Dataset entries
------------

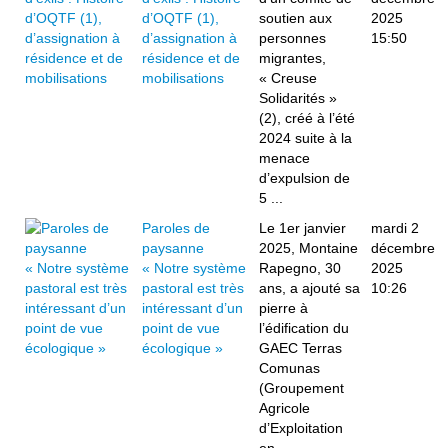
d’OQTF (1),
soutien aux
2025
d’assignation à
personnes
15:50
résidence et de
migrantes,
mobilisations
« Creuse
Solidarités »
(2), créé à l’été
2024 suite à la
menace
d’expulsion de
5 ...
Paroles de
Le 1er janvier
mardi 2
paysanne
2025, Montaine
décembre
« Notre système
Rapegno, 30
2025
pastoral est très
ans, a ajouté sa
10:26
intéressant d’un
pierre à
point de vue
l’édification du
écologique »
GAEC Terras
Comunas
(Groupement
Agricole
d’Exploitation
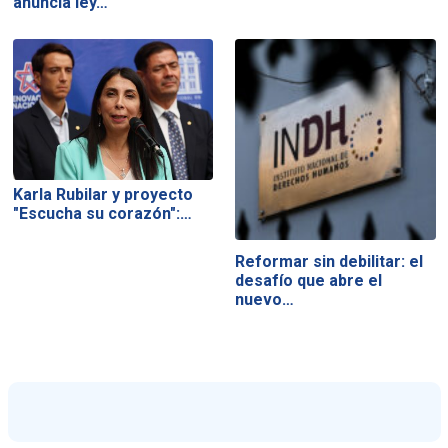
anuncia ley…
Karla Rubilar y proyecto
"Escucha su corazón":…
Reformar sin debilitar: el
desafío que abre el
nuevo…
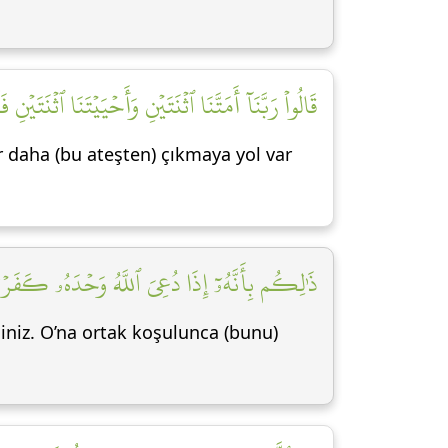
قَالُواْ رَبَّنَآ أَمَتَّنَا ٱثۡنَتَيۡنِ وَأَحۡيَيۡتَنَا ٱثۡنَتَ]
Bir daha (bu ateşten) çıkmaya yol var
ذَٰلِكُم بِأَنَّهُۥٓ إِذَا دُعِيَ ٱللَّهُ وَحۡدَهُۥ كَفَرۡتُم]
siniz. O’na ortak koşulunca (bunu)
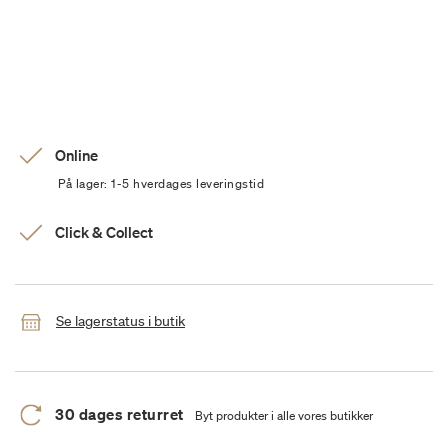
Online
På lager: 1-5 hverdages leveringstid
Click & Collect
Se lagerstatus i butik
30 dages returret
Byt produkter i alle vores butikker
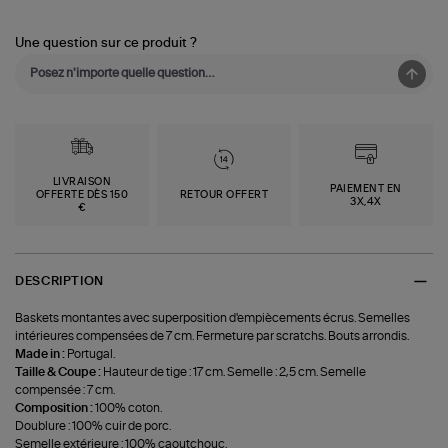
Une question sur ce produit ?
LIVRAISON
PAIEMENT EN
OFFERTE DÈS 150
RETOUR OFFERT
3X,4X
€
DESCRIPTION
Baskets montantes avec superposition d'empiècements écrus. Semelles
intérieures compensées de 7 cm. Fermeture par scratchs. Bouts arrondis.
Made in :
Portugal.
Taille & Coupe :
Hauteur de tige : 17 cm. Semelle : 2,5 cm. Semelle
compensée : 7 cm.
Composition :
100% coton.
Doublure : 100% cuir de porc.
Semelle extérieure : 100% caoutchouc.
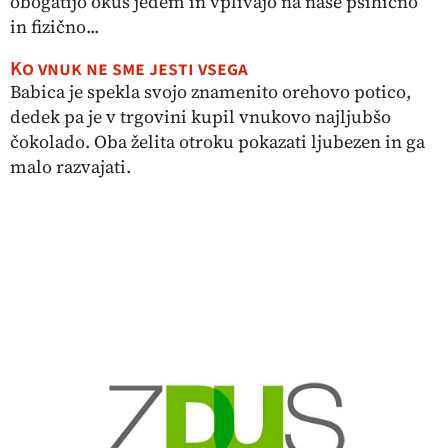
obogatijo okus jedem in vplivajo na naše psihično
in fizično...
Ko vnuk ne sme jesti vsega
Babica je spekla svojo znamenito orehovo potico,
dedek pa je v trgovini kupil vnukovo najljubšo
čokolado. Oba želita otroku pokazati ljubezen in ga
malo razvajati.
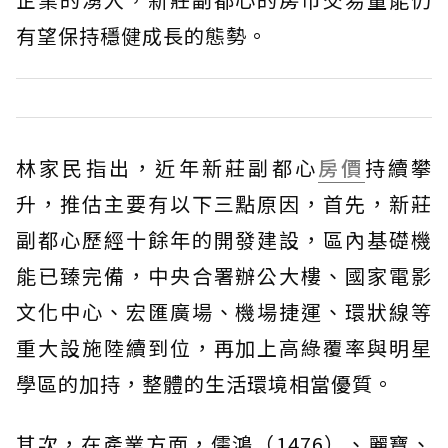
有望保持穩健成長的態勢。
林家民指出，近年新莊副都心
房價
持續攀
升，推估主要有以下三點原因，首先，新莊
副都心歷經十餘年的開發建設，區內基礎機
能已臻完備，中央合署辦公大樓、國家電影
文化中心、宏匯廣場、機場捷運、環狀線等
重大設施陸續到位，再加上高綠覆率與明星
學區的加持，整體的生活環境相當優質。
其次，在產業方面，儒鴻（1476）、麗寶、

------------

> [Exercise brief] Every line above should be copied exactly, apart from any pictures.

> [Your response]
d’OQTF (1),
soutien aux
2025
d’assignation à
personnes
15:50
résidence et de
migrantes,
mobilisations
« Creuse
Solidarités »
(2), créé à l’été
2024 suite à la
menace
d’expulsion de
5 ...
Paroles de
Le 1er janvier
mardi 2
paysanne
2025, Montaine
décembre
« Notre système
Rapegno, 30
2025
pastoral est très
ans, a ajouté sa
10:26
intéressant d’un
pierre à
point de vue
l’édification du
écologique »
GAEC Terras
Comunas
(Groupement
Agricole
d’Exploitation
anuncia ley…
Karla Rubilar y proyecto
"Escucha su corazón":…
Reformar sin debilitar: el
desafío que abre el
nuevo…
قَالُواْ رَبَّنَآ أَمَتَّنَا ٱثۡنَتَيۡنِ وَأَحۡيَيۡتَنَا ٱثۡنَتَ]
Bir daha (bu ateşten) çıkmaya yol var
ذَٰلِكُم بِأَنَّهُۥٓ إِذَا دُعِيَ ٱللَّهُ وَحۡدَهُۥ كَفَرۡتُم]
siniz. O’na ortak koşulunca (bunu)
Online
På lager: 1-5 hverdages leveringstid
Click & Collect
Se lagerstatus i butik
30 dages returret
Byt produkter i alle vores butikker
Une question sur ce produit ?
LIVRAISON
PAIEMENT EN
OFFERTE DÈS 150
RETOUR OFFERT
3X,4X
€
DESCRIPTION
Baskets montantes avec superposition d'empiècements écrus. Semelles
intérieures compensées de 7 cm. Fermeture par scratchs. Bouts arrondis.
Made in :
Portugal.
Taille & Coupe :
Hauteur de tige : 17 cm. Semelle : 2,5 cm. Semelle
compensée : 7 cm.
Composition :
100% coton.
Doublure : 100% cuir de porc.
Semelle extérieure : 100% caoutchouc.
obogatijo okus jedem in vplivajo na naše psihično
in fizično...
Ko vnuk ne sme jesti vsega
Babica je spekla svojo znamenito orehovo potico,
dedek pa je v trgovini kupil vnukovo najljubšo
čokolado. Oba želita otroku pokazati ljubezen in ga
malo razvajati.
有望保持穩健成長的態勢。
林家民指出，近年新莊副都心
房價
持續攀
升，推估主要有以下三點原因，首先，新莊
副都心歷經十餘年的開發建設，區內基礎機
能已臻完備，中央合署辦公大樓、國家電影
文化中心、宏匯廣場、機場捷運、環狀線等
重大設施陸續到位，再加上高綠覆率與明星
學區的加持，整體的生活環境相當優質。
其次，在產業方面，儒鴻（1476）、麗寶、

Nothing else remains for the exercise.